Google “Lida Machine” and you’ll find info on Yellowcake’s new filter stompbox—and the supposed Soviet-era gizmo that inspired its name. I say “supposed” because this information appears chiefly on sketchy conspiracy theory sites. They tell of a sound-generation machine used for psychological manipulation. One source says it emitted ultra-low frequencies that lulled the unwitting listener into a relaxed, pliable state. Another says it dispensed ultra-high frequencies that so agitated victims that they’d promptly spill their guts to the KGB. Maybe it performed both functions!
Its namesake pedal certainly does. The latter-day Lida Machine can produce slow, dreamy sweeps or nasty, distorted oscillation. Sometimes it sounds harsh, and sometimes it’s drop-dead beautiful.
Simpler Than It Seems
The Lida Machine has all the hallmarks of a mad scientist pedal: An oversized enclosure (approximately 5.5" x 4.5" x 1.5"). An imposing assortment of knobs and switches (eight and four each, respectively). Obscure graphics with small, hard-to-read labels. Cryptic extra input jacks. You get the idea.
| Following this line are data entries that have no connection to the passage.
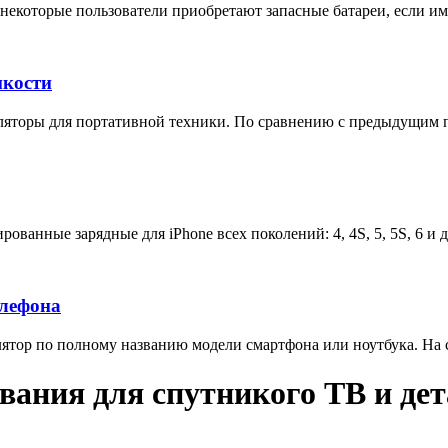
некоторые пользователи приобретают запасные батареи, если им 
мкости
яторы для портативной техники. По сравнению с предыдущим п
ованные зарядные для iPhone всех поколений: 4, 4S, 5, 5S, 6 и 
елефона
тор по полному названию модели смартфона или ноутбука. На са
вания для спутникого ТВ и дет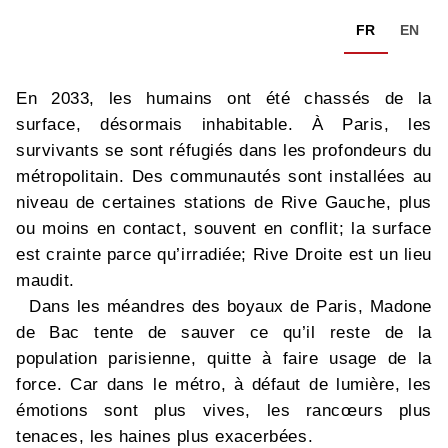
FR
EN
En 2033, les humains ont été chassés de la
surface, désormais inhabitable. À Paris, les
survivants se sont réfugiés dans les profondeurs du
métropolitain. Des communautés sont installées au
niveau de certaines stations de Rive Gauche, plus
ou moins en contact, souvent en conflit; la surface
est crainte parce qu’irradiée; Rive Droite est un lieu
maudit.
Dans les méandres des boyaux de Paris, Madone
de Bac tente de sauver ce qu’il reste de la
population parisienne, quitte à faire usage de la
force. Car dans le métro, à défaut de lumière, les
émotions sont plus vives, les rancœurs plus
tenaces, les haines plus exacerbées.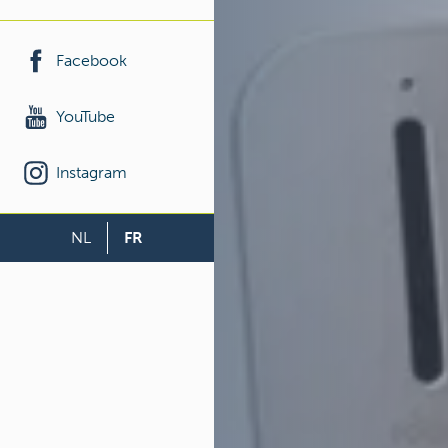
Facebook
YouTube
Instagram
NL
FR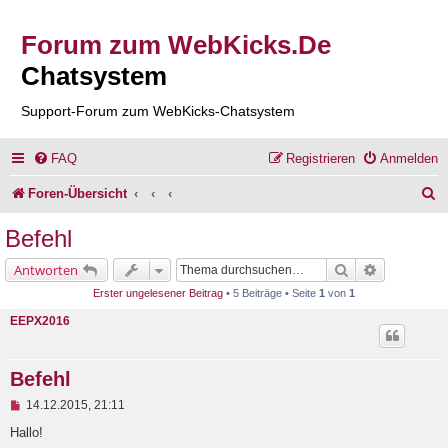
Forum zum WebKicks.De
Chatsystem
Support-Forum zum WebKicks-Chatsystem
FAQ
Registrieren
Anmelden
S
Foren-Übersicht
u
Befehl
c
Suche
Erweiterte 
Antworten
h
Erster ungelesener Beitrag
• 5 Beiträge • Seite
1
von
1
e
EEPX2016
Befehl
U
14.12.2015, 21:11
n
g
Hallo!
e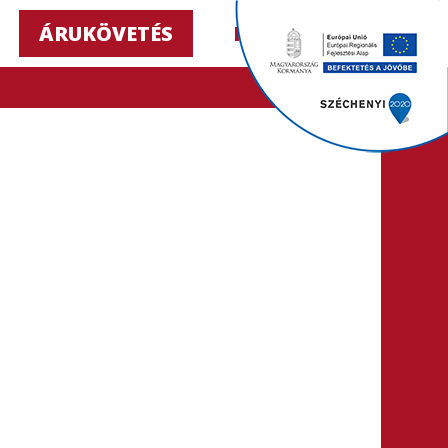
ÁRUKÖVETÉS
HU ▼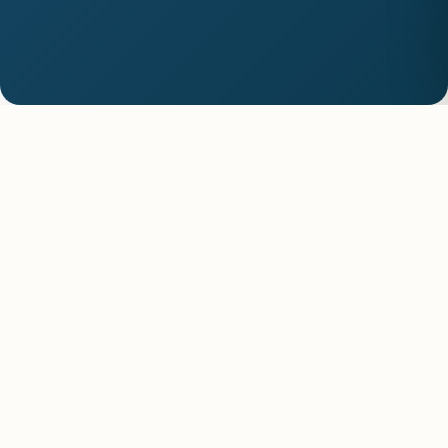
Morocco All
Experience authentic journeys, breathtaking
landscapes, and unforgettable memories.
QUICK LINKS
Home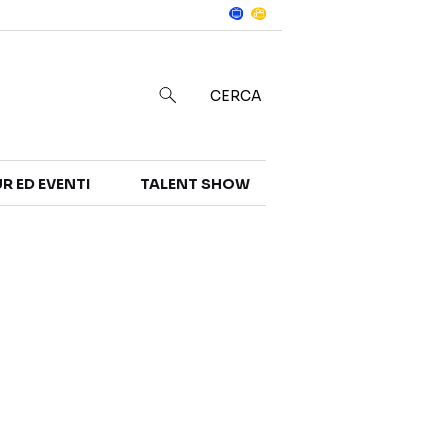
Notizie
in
CERCA
R ED EVENTI
TALENT SHOW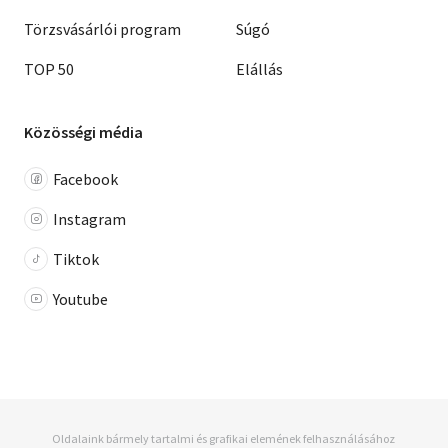
Törzsvásárlói program
Súgó
TOP 50
Elállás
Közösségi média
Facebook
Instagram
Tiktok
Youtube
Oldalaink bármely tartalmi és grafikai elemének felhasználásához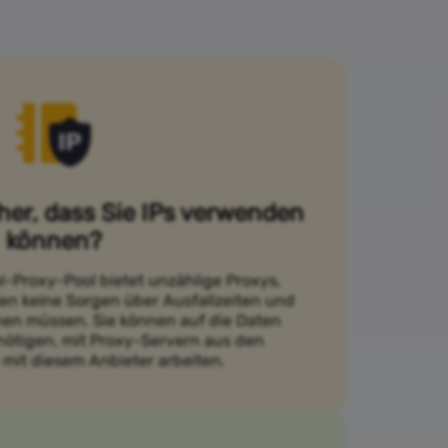
cher, dass Sie IPs verwenden
können?
l-Proxy-Pool bietet unzählige Proxys,
en keine Sorgen über Ausfallzeiten und
en müssen. Sie können auf die Daten
enötigen, mit Proxy-Servern aus den
 mit diesem Anbieter arbeiten.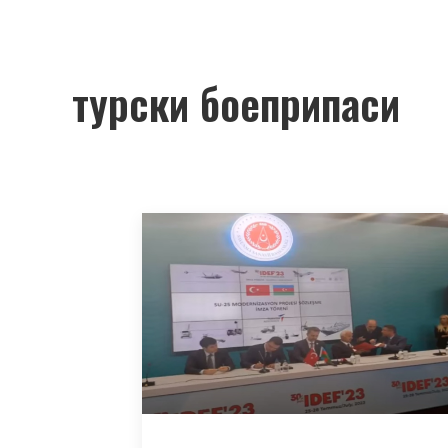
турски боеприпаси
But if a mad scientist created this dual-LFO filter pedal, it was a benevolent mad scientist—more like Dr. Emmett Brown in Back to the Future than Dr. Moreau. Once you find your bearings, Lida Machine is reasonably user-friendly, and far simpler than it seems at first glance. At heart, it’s a simple LFO filter, with the usual rate, depth, frequency, and feedback controls. But it’s not a MuTron-style envelope follower.
It doesn’t react to your playing dynamics. The filter frequency simply sweeps back and forth according to the LFO rate setting. Nor are there multiple filter types: just your basic resonant low-pass filter with smooth, triangle-wave modulation. There’s also a master volume control, a wet/dry mix knob, and a switch that toggles between slow and fast rate ranges.
But this simple filter sounds terrific. The op amp’s sound quality is excellent. The ranges and tapers of the pots are wisely chosen. The sweet spots are never clumped together at one end of the knobs’ ranges, and every possible setting is usable. The sweeps teeter into self-oscillation with the feedback knob above 4 o’clock or so. Lida will shriek on command, but there are plenty of subtle sounds, too.
And that’s just the foundation.
The Lida Machine incorporates a second LFO with its own rate and depth controls. Mind you, it’s not a separate filter—just an extra LFO that modulates the single filter independently from LFO 1. Additionally, this second LFO has a 3-position waveform switch offering smooth triangle-wave modulation, like the first LFO, or choppier ramp and sawtooth options. Since LFO 2 has its own footswitch, you can potentially toggle between two high-contrast tones without readjusting the knobs.
When you activate LFO2, things get very interesting—very fast. The two oscillators play against each other in complex and fascinating ways. You’re not hearing two independent filters, nor two oscillators dedicated to differing frequencies—but at times you’d swear you are. At slow modulation rates, you get narcotic, gradually shifting sweeps. Fast rates and high resonance yield watery burbles and splashes and whooping wobble board effects. The rhythms get complex and compelling and make conventional parts much more interesting. It’s difficult to not come up with cool new sounds after a few minutes of experimentation.
The Lida Machine wrings an impressive number of tones from this seemingly straightforward circuit. You can push the filter into distortion (as heard art 1:42 in the audio clip), or create near-subliminal animation by favoring the dry signal via the wet/dry blend knob. An expression input jack lets you control the frequency cutoff via expression pedal (not included). Another jack lets you drive the effect using controller voltage—a potentially powerful function for modular synth mavens. (Insane modular synth system also not included.)
While Lida Machine’s enclosure graphics are chaotic, the interior work is clean as can be. It’s a tidy, through-hole build, neatly organized and securely soldered. A second board in a contrasting color connects all the switches and jacks. It’s cut into a complex shape and connected to the primary board via ribbon cable. It’s a beautiful build that looks like … art.
Lida Machine runs on standard 9-volt power supplies, but can accept up to 12 volts. There’s no battery option.
Glance at the Lida Machine, and it seems complicated. Play with it for a few minutes, and it seems simple. Explore some more, and it gets complicated again—but in fun and musically useful ways. Depending on your perspective, the obscure graphics are a vibrant depiction of musical anarchy, or a bloody mess. (Both, I’d say.) On the inside, the pedal is superbly made, and it’s more than reasonably priced for a large-format, handmade pedal. Most important, it’s a fun and (eventually) fast way to conjure a vast number of unconventional but musically meaningful tones.